Other than getting some of that cash back by winning Shell Rotella competitions, Rethwisch stressed that his customers appreciate the beautiful trucks, and that’s good for business.
“We haul petroleum, gasoline, diesel and ethanol,” he said. “I haven’t knocked on a door or gone to find work in five years. I have more work come my way than I can handle sometimes. We take very good care of our customers, and they take very good care of us.
“They’re always interested in what we’re doing. We go to a lot of upscale gas stations, and they like to see upscale equipment coming in to unload at their stores. The owner of the biggest company I haul for lives 40 miles from me.
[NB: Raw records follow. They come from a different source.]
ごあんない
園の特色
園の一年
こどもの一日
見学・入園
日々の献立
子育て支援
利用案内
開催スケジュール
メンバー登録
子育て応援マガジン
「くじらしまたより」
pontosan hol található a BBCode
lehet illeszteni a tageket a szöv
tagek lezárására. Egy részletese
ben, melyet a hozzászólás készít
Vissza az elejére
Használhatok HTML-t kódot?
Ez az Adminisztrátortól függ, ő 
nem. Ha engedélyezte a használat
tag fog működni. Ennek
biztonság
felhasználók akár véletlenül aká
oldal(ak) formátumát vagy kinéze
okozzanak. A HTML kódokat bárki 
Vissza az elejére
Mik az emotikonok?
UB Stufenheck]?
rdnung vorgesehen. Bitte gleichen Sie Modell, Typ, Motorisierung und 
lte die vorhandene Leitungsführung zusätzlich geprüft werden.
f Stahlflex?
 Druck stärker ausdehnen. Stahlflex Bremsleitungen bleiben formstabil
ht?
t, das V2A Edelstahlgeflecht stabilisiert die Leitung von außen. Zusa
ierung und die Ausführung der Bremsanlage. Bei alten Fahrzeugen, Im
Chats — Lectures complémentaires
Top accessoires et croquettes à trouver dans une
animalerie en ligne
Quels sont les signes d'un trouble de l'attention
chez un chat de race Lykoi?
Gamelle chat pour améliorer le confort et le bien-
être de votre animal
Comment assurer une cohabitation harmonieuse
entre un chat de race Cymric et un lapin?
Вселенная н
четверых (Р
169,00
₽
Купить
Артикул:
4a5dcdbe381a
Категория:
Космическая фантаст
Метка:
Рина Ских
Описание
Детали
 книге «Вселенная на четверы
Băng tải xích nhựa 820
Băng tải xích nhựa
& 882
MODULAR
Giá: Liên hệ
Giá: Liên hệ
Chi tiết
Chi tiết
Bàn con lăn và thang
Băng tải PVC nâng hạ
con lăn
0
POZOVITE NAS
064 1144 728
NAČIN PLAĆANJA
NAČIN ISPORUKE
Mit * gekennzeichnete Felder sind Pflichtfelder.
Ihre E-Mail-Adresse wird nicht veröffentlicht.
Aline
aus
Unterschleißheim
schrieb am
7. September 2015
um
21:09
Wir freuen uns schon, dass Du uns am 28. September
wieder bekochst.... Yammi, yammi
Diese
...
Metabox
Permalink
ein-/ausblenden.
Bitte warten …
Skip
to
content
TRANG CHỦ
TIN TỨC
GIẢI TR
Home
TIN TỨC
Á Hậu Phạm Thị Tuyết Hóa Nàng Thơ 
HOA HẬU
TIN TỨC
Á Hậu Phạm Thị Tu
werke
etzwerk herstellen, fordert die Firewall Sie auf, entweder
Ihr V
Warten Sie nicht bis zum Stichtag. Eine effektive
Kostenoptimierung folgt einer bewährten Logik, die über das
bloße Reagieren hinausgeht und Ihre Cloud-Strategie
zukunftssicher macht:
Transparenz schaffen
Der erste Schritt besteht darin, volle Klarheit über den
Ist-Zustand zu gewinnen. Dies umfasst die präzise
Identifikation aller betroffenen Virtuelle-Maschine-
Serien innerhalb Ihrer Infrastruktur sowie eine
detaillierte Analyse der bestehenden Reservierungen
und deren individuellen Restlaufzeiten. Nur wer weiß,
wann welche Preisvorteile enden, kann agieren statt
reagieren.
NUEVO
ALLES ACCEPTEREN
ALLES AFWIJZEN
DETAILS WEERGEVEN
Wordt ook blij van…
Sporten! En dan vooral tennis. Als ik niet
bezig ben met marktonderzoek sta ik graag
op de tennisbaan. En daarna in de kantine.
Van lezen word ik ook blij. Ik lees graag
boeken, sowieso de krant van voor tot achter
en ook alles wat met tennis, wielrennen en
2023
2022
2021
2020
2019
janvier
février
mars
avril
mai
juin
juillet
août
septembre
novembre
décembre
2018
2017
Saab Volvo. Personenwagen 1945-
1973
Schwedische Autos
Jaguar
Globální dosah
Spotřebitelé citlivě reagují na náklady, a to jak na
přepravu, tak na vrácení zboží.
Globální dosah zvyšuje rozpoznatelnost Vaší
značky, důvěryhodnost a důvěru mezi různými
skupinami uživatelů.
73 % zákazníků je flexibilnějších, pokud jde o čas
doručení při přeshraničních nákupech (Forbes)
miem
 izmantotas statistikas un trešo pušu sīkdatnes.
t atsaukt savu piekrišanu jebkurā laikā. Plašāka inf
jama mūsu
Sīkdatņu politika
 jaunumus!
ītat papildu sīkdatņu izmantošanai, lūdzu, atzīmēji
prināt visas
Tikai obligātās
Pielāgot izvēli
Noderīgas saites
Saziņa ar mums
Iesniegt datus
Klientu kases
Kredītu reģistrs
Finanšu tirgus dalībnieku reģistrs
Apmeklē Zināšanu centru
I tell my drivers I don’t ever want that man to drive by one of his stores and wonder what that pile of junk is doing there. Keep the truck clean and keep yourself clean.”
Rethwisch encourages his drivers to let people have an up-close-and-personal experience with his trucks if they so desire.
“That happens all the time,” he said. “People like to take pictures. We’re proud of what we do. Little kids want to sit in the trucks. I will always make that happen for them.”
With all he’s got going, it’s not a huge surprise Rethwisch has decided to take a break from the 2018 show truck competition circuit.
Or has he?
“I’ve got a couple of antique trucks here, old cabovers,” he revealed. “When you see me back on the show circuit, I’m pretty sure it’s going to be with one of those. Something with limited mileage, an antique, with new touches but period-correct. A not over the top but really, really clean, cool old truck. I’m hoping to work on it this winter and get it out within the next year.”